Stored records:

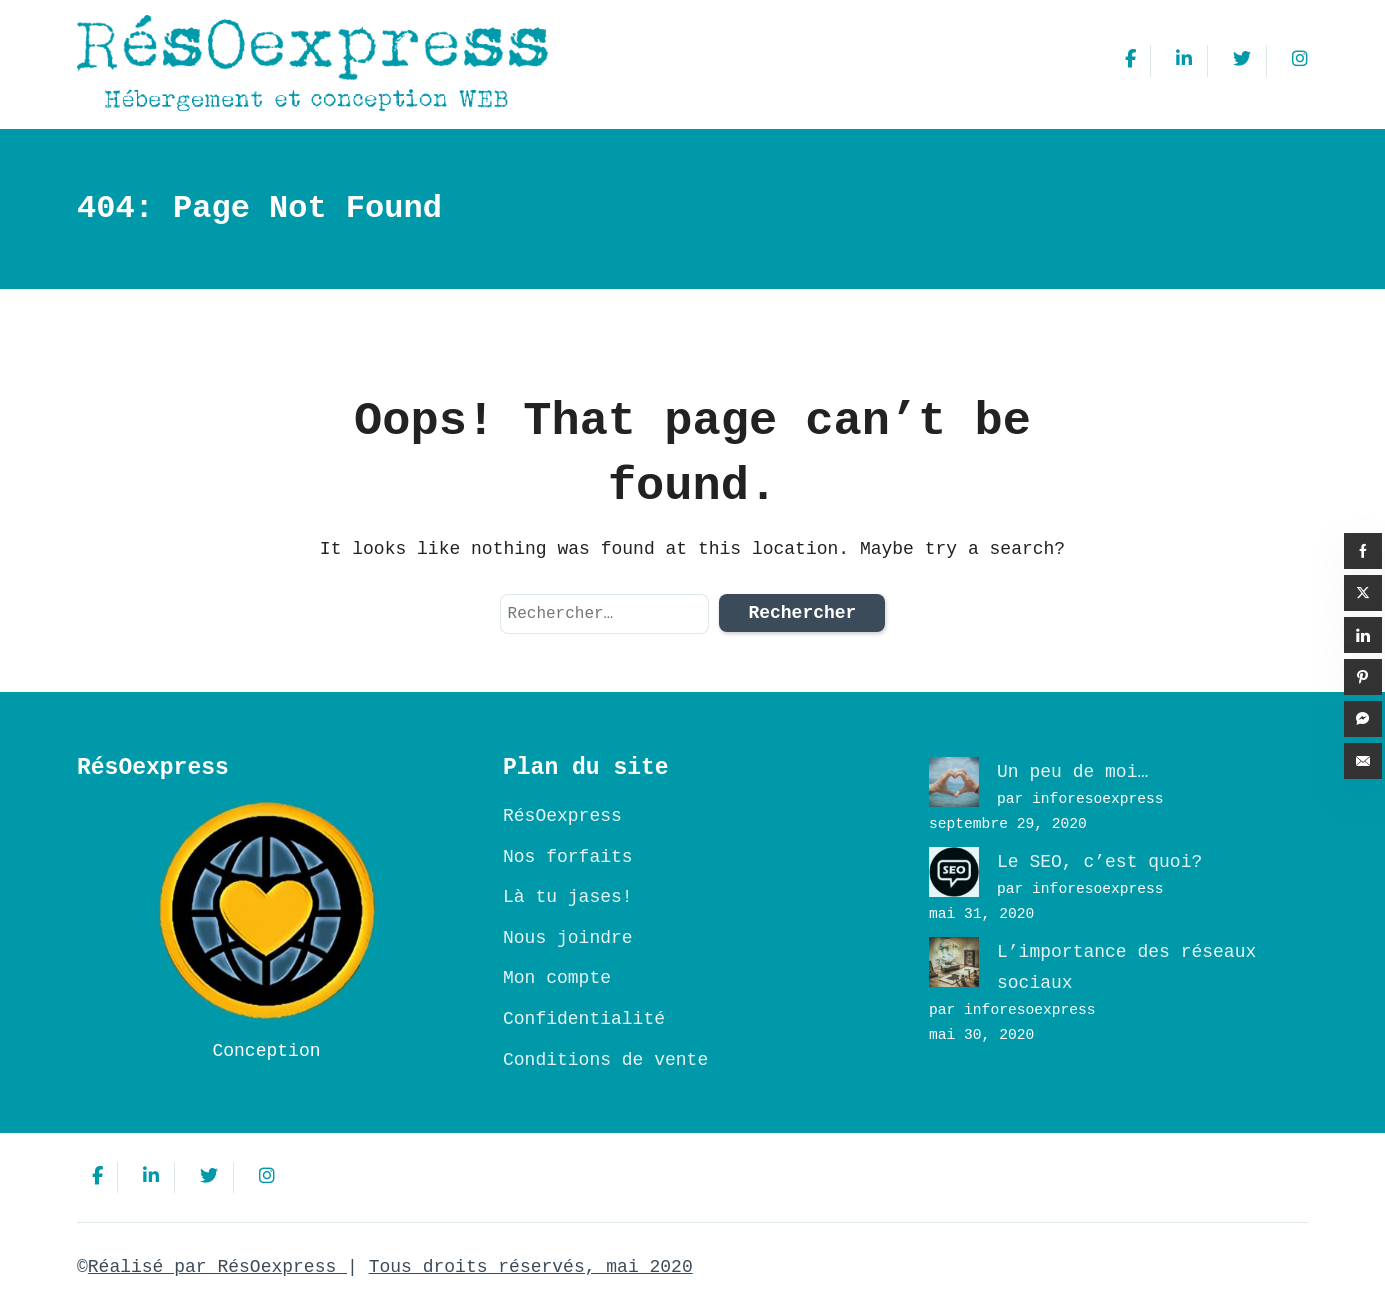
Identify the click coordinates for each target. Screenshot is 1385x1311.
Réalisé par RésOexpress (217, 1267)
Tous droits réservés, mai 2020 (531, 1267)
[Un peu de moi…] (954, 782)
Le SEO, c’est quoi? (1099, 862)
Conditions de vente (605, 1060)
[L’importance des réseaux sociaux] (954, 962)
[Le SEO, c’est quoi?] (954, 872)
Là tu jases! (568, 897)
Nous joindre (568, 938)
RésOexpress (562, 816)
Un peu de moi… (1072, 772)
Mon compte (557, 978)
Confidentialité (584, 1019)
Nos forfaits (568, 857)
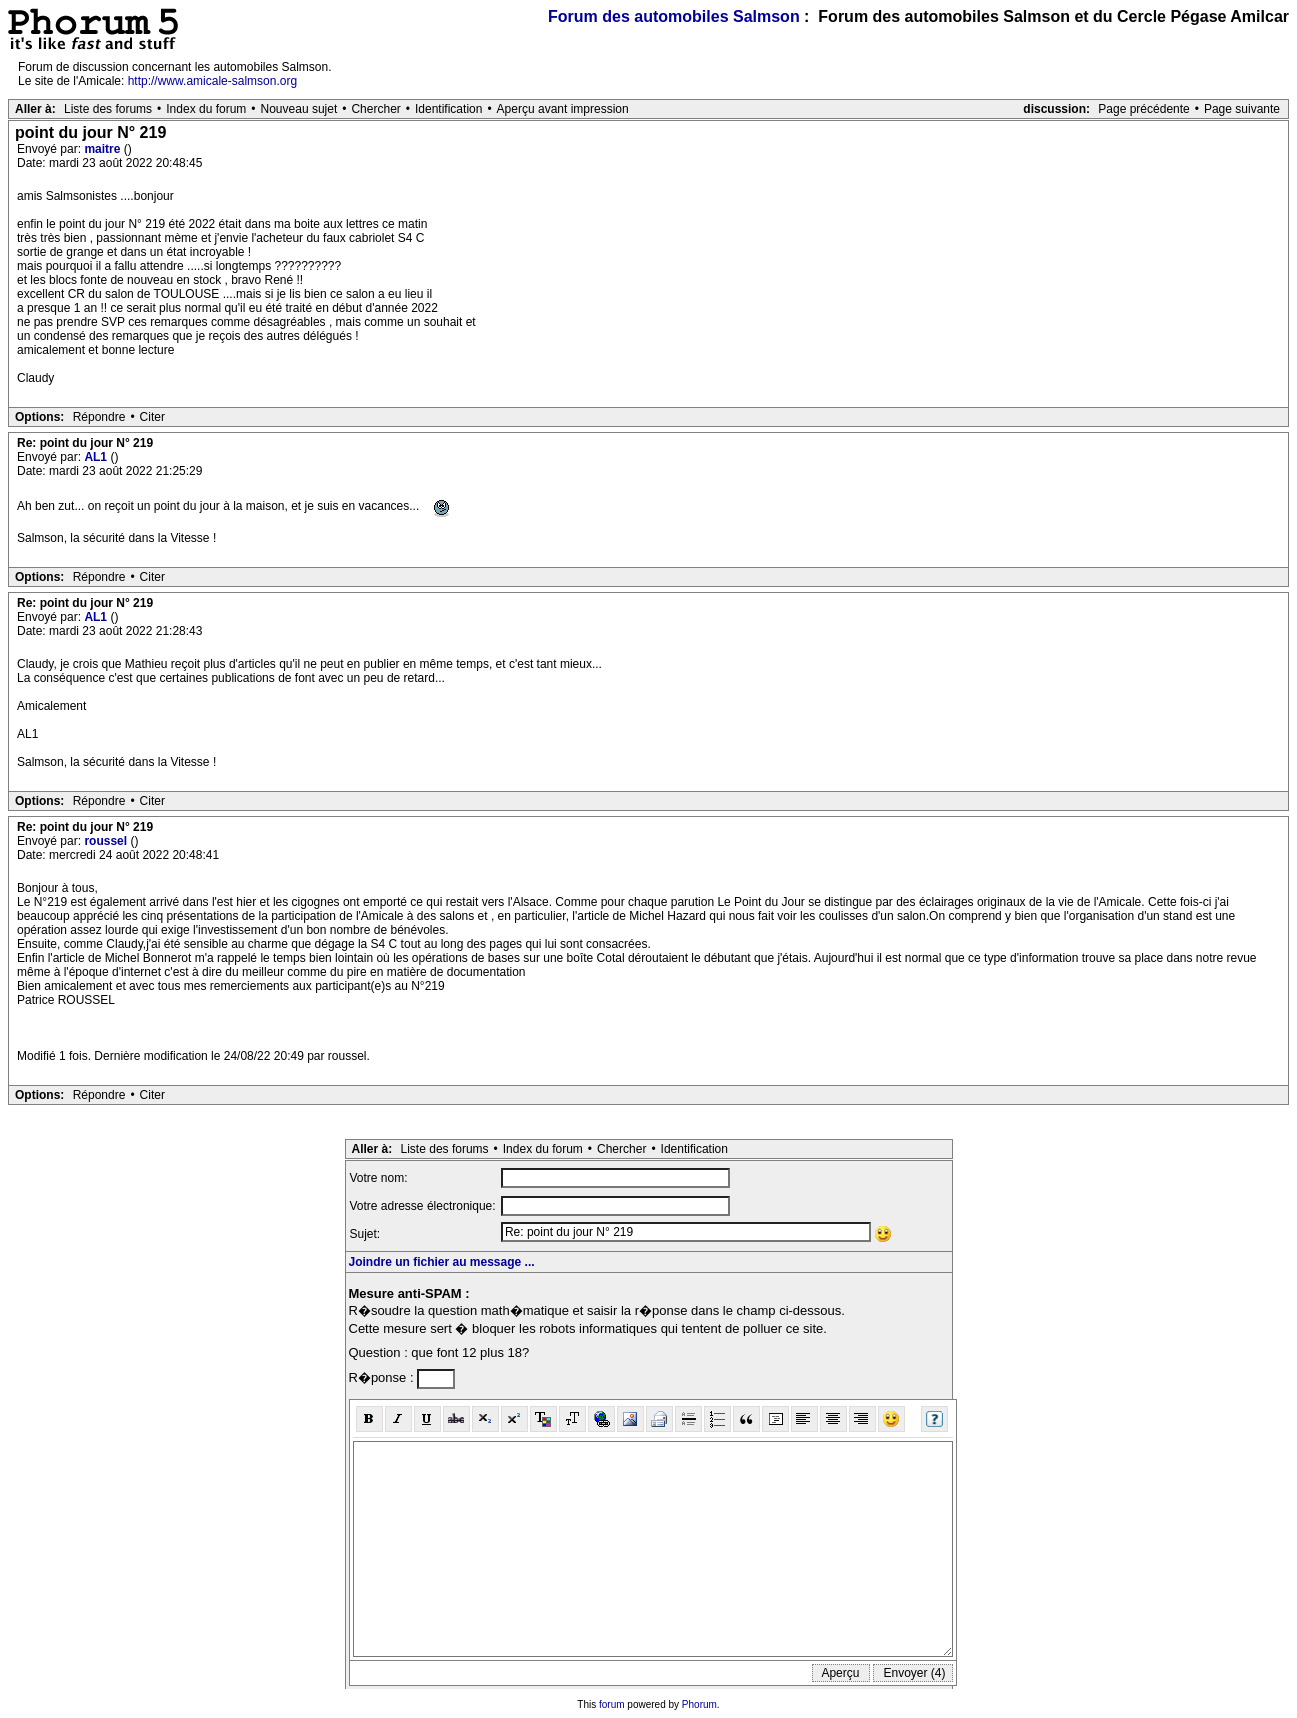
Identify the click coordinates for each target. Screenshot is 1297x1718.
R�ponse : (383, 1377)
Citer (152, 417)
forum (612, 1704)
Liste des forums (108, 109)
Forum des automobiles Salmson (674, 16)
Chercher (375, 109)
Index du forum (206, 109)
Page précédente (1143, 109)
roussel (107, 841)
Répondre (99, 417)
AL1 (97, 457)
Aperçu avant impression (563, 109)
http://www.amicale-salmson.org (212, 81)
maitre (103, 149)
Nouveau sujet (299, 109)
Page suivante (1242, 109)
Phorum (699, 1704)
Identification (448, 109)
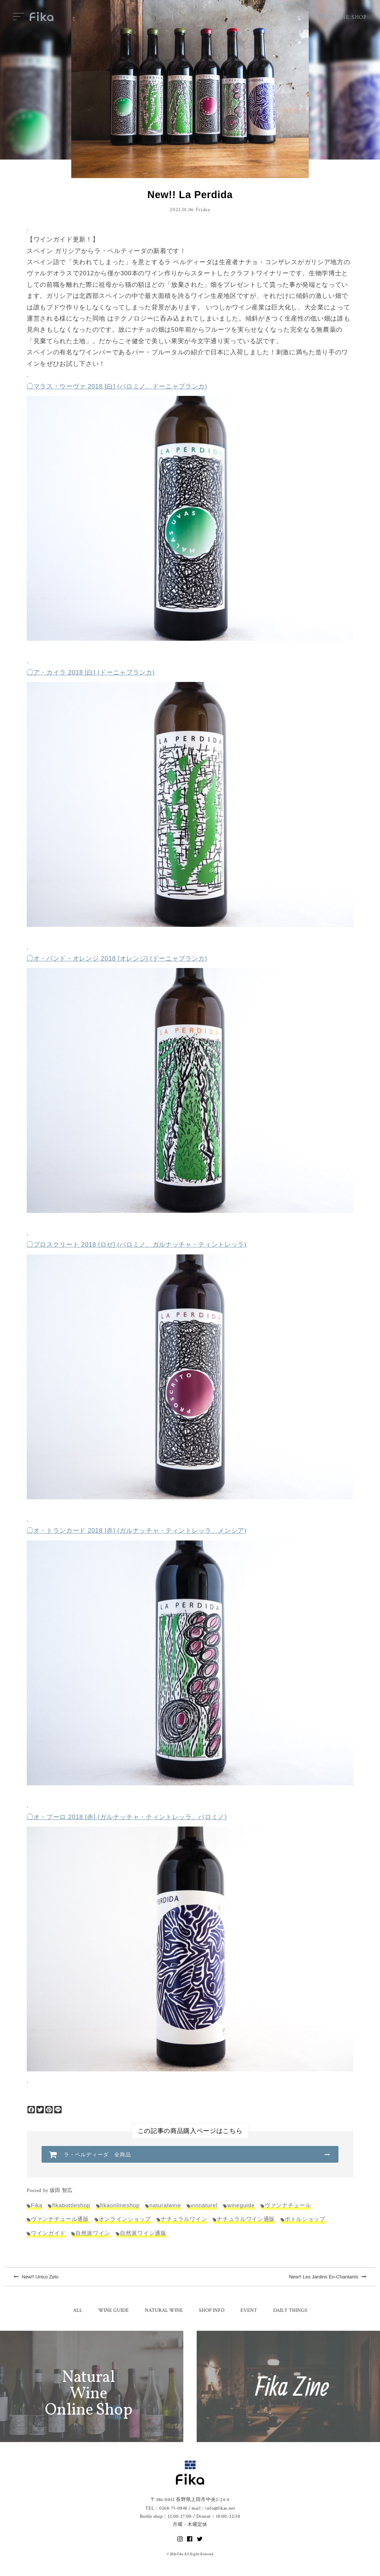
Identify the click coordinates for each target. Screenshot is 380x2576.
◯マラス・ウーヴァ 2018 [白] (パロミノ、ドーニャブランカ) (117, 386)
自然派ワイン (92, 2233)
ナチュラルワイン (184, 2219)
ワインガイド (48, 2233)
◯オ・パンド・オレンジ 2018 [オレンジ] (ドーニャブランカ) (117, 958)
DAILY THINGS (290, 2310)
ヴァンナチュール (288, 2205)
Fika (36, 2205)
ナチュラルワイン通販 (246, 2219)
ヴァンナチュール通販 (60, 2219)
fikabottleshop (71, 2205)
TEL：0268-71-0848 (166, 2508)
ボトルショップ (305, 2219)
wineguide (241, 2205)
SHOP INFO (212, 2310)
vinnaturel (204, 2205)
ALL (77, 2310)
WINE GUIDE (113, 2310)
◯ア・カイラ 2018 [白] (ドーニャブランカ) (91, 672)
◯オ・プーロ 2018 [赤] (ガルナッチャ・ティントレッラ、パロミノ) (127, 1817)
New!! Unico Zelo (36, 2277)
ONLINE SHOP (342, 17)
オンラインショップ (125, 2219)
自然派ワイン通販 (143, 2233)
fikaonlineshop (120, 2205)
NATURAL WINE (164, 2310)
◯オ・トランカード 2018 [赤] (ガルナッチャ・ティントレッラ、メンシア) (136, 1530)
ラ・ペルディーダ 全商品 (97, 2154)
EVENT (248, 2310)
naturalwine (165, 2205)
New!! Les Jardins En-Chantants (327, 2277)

▶ [Exercise requirements]
With the pictures omitted, set down each line exactly, starting at the first line of the records above and ending with the line that contains "Index du forum (206, 109)".

▶ [Exercise response]
Identify the click coordinates for each target. Screenshot is 1385x1311.
Réalisé par RésOexpress (217, 1267)
Tous droits réservés, mai 2020 (531, 1267)
[Un peu de moi…] (954, 782)
Le SEO, c’est quoi? (1099, 862)
Conditions de vente (605, 1060)
[L’importance des réseaux sociaux] (954, 962)
[Le SEO, c’est quoi?] (954, 872)
Là tu jases! (568, 897)
Nous joindre (568, 938)
RésOexpress (562, 816)
Un peu de moi… (1072, 772)
Mon compte (557, 978)
Confidentialité (584, 1019)
Nos forfaits (568, 857)
Identify the click coordinates for each target. Screenshot is 1297x1718.
R�ponse : (383, 1377)
Citer (152, 417)
forum (612, 1704)
Liste des forums (108, 109)
Forum des automobiles Salmson (674, 16)
Chercher (375, 109)
Index du forum (206, 109)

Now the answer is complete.